The results align with recent experiments where greater visual and behavioural realism engenders increased user satisfaction (Kang and Watt 2013) and likeability (Nunamaker et al. 2011). The significant improvement in the Hubble comprehension scores when the agent was expressive could be explained as improved learning when there is greater overlap or redundancy of verbal and visual cues (Nunamaker et al. 2011). In instructional design, for example, the integration of text and graphic can aid understanding, retention and recall of material (e.g., Tindall-Ford et al. 1997). Cue redundancy serves to reduce cognitive load (Stevens et al. 2013). Conrad et al. (2015) reported differential effects of facial animation and dialog capability moderated by context. The present results further corroborate such a relationship and point to the need to design agents and features in tandem with context and content. Other factors at play that have been observed in earlier studies and warranting investigation include the relationship of gender of agent and user (Payne et al. 2013; Ruttkay et al. 2004) and the timing of expressive gesture and spoken content. Simultaneous presentation, for example, may not be the optimal way to convey emotion to the human interlocutor.

General discussion

In two experiments, features of human to human interaction that are known to influence liking, engagement and learning have been manipulated. Experiment 1 demonstrated the association between agent-user similarity and liking. Non-conscious mimicry of visual prominence cues set up a dynamical, bi-directional exchange between agent and user. Some evidence was obtained suggesting greater lifelikeness of an ECA when mimicry of visual prominence cues has taken place.
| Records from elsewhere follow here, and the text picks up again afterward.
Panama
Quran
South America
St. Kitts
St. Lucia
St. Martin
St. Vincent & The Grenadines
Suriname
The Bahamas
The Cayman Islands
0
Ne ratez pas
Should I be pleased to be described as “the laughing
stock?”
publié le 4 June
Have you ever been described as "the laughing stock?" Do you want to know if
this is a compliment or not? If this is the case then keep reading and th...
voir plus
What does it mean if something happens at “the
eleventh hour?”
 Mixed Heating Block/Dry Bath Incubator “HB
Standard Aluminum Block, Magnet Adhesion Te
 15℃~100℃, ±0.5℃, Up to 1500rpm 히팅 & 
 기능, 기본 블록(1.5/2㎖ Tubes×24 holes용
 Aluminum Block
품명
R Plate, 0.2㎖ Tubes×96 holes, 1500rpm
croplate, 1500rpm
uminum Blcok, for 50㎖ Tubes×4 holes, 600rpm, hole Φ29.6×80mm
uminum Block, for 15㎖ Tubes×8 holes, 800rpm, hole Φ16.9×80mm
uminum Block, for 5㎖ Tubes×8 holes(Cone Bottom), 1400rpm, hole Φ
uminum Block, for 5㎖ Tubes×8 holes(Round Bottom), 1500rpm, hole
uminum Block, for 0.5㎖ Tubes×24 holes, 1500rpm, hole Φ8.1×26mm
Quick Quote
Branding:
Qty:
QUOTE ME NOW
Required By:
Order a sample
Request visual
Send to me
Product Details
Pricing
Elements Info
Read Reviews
Increased social connection may arise from what Kahl and Kopp (2015) term mirroring and mentalizing. Understanding another is achieved not necessarily by only what is said but through shared experience and motor simulation or resonance (Kahl and Kopp 2015). In essence, observation and interaction of a human or agent is mediated by both visual and motor simulation. A visual prominence cue mimicked by an ECA resonates for the user in motor and visual neural networks. Without it necessarily being conscious, such resonance or simulation may drive a feeling of knowing and familiarity. Familiarity can lead to bonding, and bonding to familiarity. Thus a dynamical interplay between agent and user emerges with synchronization and familiarity building social connection and affinity. Remarkably, the mimicked action does not need to be an exact duplicate (Caridakis et al. 2007; Castellano et al. 2012); an expressive model will suffice.
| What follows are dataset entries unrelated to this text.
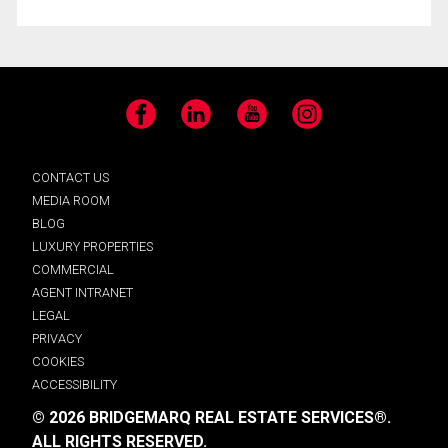
Facebook
LinkedIn
YouTube
Instagram
CONTACT US
MEDIA ROOM
BLOG
LUXURY PROPERTIES
COMMERCIAL
AGENT INTRANET
LEGAL
PRIVACY
COOKIES
ACCESSIBILITY
© 2026 BRIDGEMARQ REAL ESTATE SERVICES®.
ALL RIGHTS RESERVED.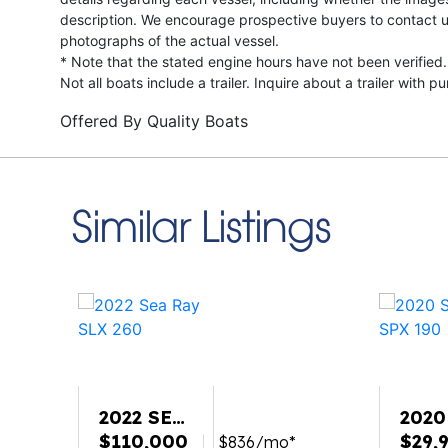
description. We encourage prospective buyers to contact us 
photographs of the actual vessel.
* Note that the stated engine hours have not been verified.
Not all boats include a trailer. Inquire about a trailer with p
Offered By
Quality Boats
Similar Listings
2022 SEA
2020
RAY SLX
$110,000
RAY 
$29,
$836/mo*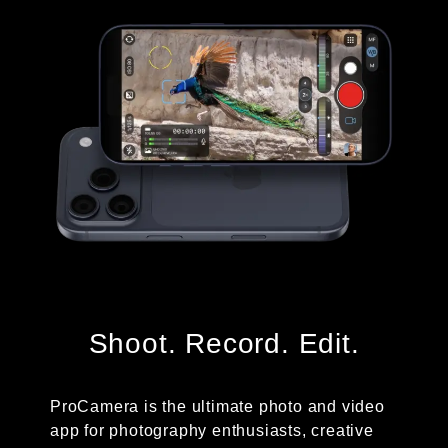
Shoot. Record. Edit.
ProCamera is the ultimate photo and video
app for photography enthusiasts, creative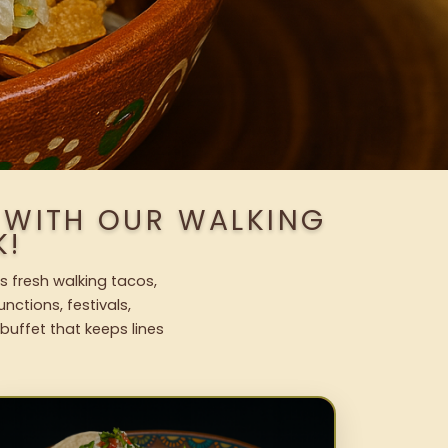
 WITH OUR WALKING
K!
s fresh walking tacos,
nctions, festivals,
uffet that keeps lines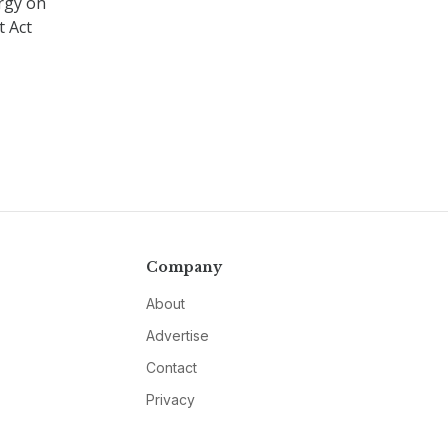
rgy on
t Act
Company
About
Advertise
Contact
Privacy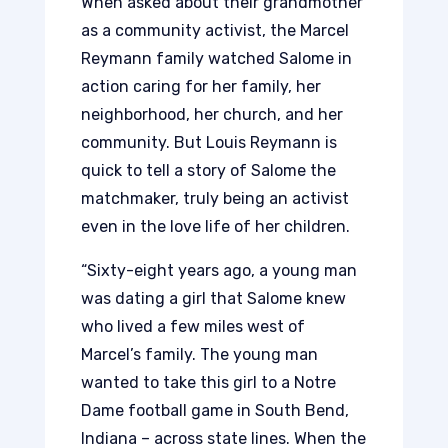
When asked about their grandmother
as a community activist, the Marcel
Reymann family watched Salome in
action caring for her family, her
neighborhood, her church, and her
community. But Louis Reymann is
quick to tell a story of Salome the
matchmaker, truly being an activist
even in the love life of her children.
“Sixty-eight years ago, a young man
was dating a girl that Salome knew
who lived a few miles west of
Marcel’s family. The young man
wanted to take this girl to a Notre
Dame football game in South Bend,
Indiana – across state lines. When the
In Experiment 2, the comprehension of a story told by a more visually expressive agent was greater than that of a non-expressive agent. Subtle interactions between facial expression and story content manifested through the use of two stories that were matched in difficulty but differed in content. The more expressive agent tended to be more liked but was also regarded as humorous when the story was less biographical. Expressive facial gestures may aid learning through increased redundancy and increased cognitive load (Stevens et al. 2013; Tindall-Ford et al. 1997). No correlation between comprehension and ratings of engagement rules out distractibility from the more expressive agent as an explanation.

Conclusion

The two experiments reveal human to human interaction phenomena in human-agent interaction. The results lend some support for the use of visual prominence cues and mimicry as means to build agent preference and trust. Non conscious mimicry of visual (and auditory) cues may further enhance engagement with agents entrusted to collect medical histories, survey people, or provide museum, health, transport or financial information. Both context and content interact. The recovery of human-like interactive behavior legitimizes the use of agents not only in applied settings but as Heyselaar et al. (2015) suggest also as ways to present tightly controlled stimuli and dialogue in pure and applied laboratory experiments examining language, memory, learning, and decision making.